[Exercise] Retype all data exactly as given. Pictures should not be retyped.

[Input]
• • •

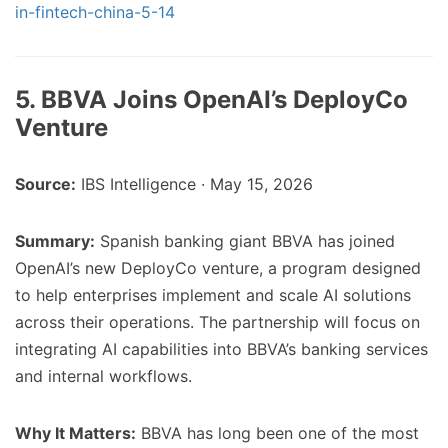
in-fintech-china-5-14
5. BBVA Joins OpenAI’s DeployCo
Venture
Source:
IBS Intelligence · May 15, 2026
Summary:
Spanish banking giant BBVA has joined
OpenAI’s new DeployCo venture, a program designed
to help enterprises implement and scale AI solutions
across their operations. The partnership will focus on
integrating AI capabilities into BBVA’s banking services
and internal workflows.
Why It Matters:
BBVA has long been one of the most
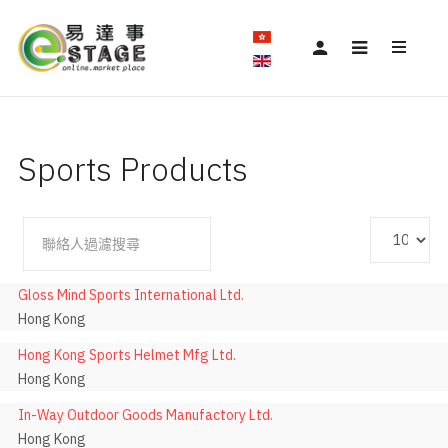
Sports Products
顯
停止發佈
過
示
濾
數
Gloss Mind Sports International Ltd.
欄
目
Hong Kong
位
Hong Kong Sports Helmet Mfg Ltd.
Hong Kong
In-Way Outdoor Goods Manufactory Ltd.
Hong Kong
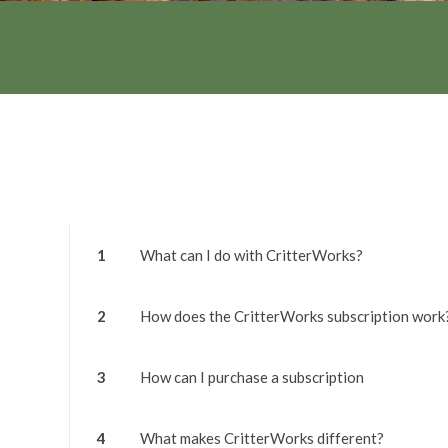
1
What can I do with CritterWorks?
2
How does the CritterWorks subscription work
3
How can I purchase a subscription
4
What makes CritterWorks different?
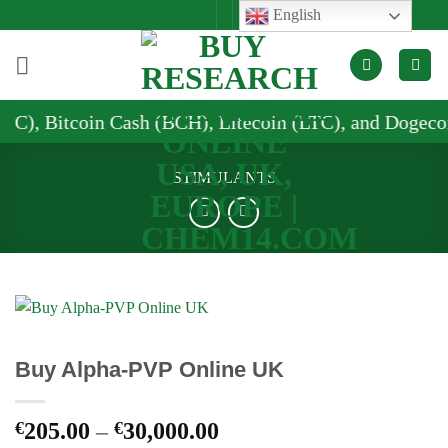
Skip
English
to
content
Cash (BCH), Litecoin (LTC), and Dogecoin (DOGE)
STIMULANTS
Buy Alpha-PVP Online UK
Price
€
205.00
–
€
30,000.00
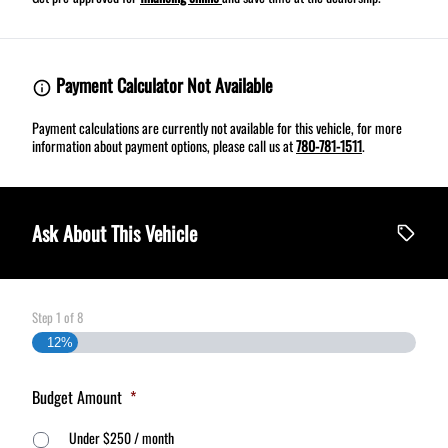
Payment Calculator Not Available
Payment calculations are currently not available for this vehicle, for more
information about payment options, please call us at
780-781-1511
.
Ask About This Vehicle
Step
1
of
8
12%
Budget Amount
*
Under $250 / month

• • •

[Task output]
in-fintech-china-5-14
5. BBVA Joins OpenAI’s DeployCo
Venture
Source:
IBS Intelligence · May 15, 2026
Summary:
Spanish banking giant BBVA has joined
OpenAI’s new DeployCo venture, a program designed
to help enterprises implement and scale AI solutions
across their operations. The partnership will focus on
integrating AI capabilities into BBVA’s banking services
and internal workflows.
Why It Matters:
BBVA has long been one of the most
Sports Products
顯
停止發佈
過
示
濾
數
Gloss Mind Sports International Ltd.
欄
目
Hong Kong
位
Hong Kong Sports Helmet Mfg Ltd.
Hong Kong
In-Way Outdoor Goods Manufactory Ltd.
Hong Kong
1
What can I do with CritterWorks?
2
How does the CritterWorks subscription work
3
How can I purchase a subscription
4
What makes CritterWorks different?
Skip
English
to
content
Cash (BCH), Litecoin (LTC), and Dogecoin (DOGE)
STIMULANTS
Buy Alpha-PVP Online UK
Price
€
205.00
–
€
30,000.00
Payment Calculator Not Available
Payment calculations are currently not available for this vehicle, for more
information about payment options, please call us at
780-781-1511
.
Ask About This Vehicle
Step
1
of
8
12%
Budget Amount
*
Under $250 / month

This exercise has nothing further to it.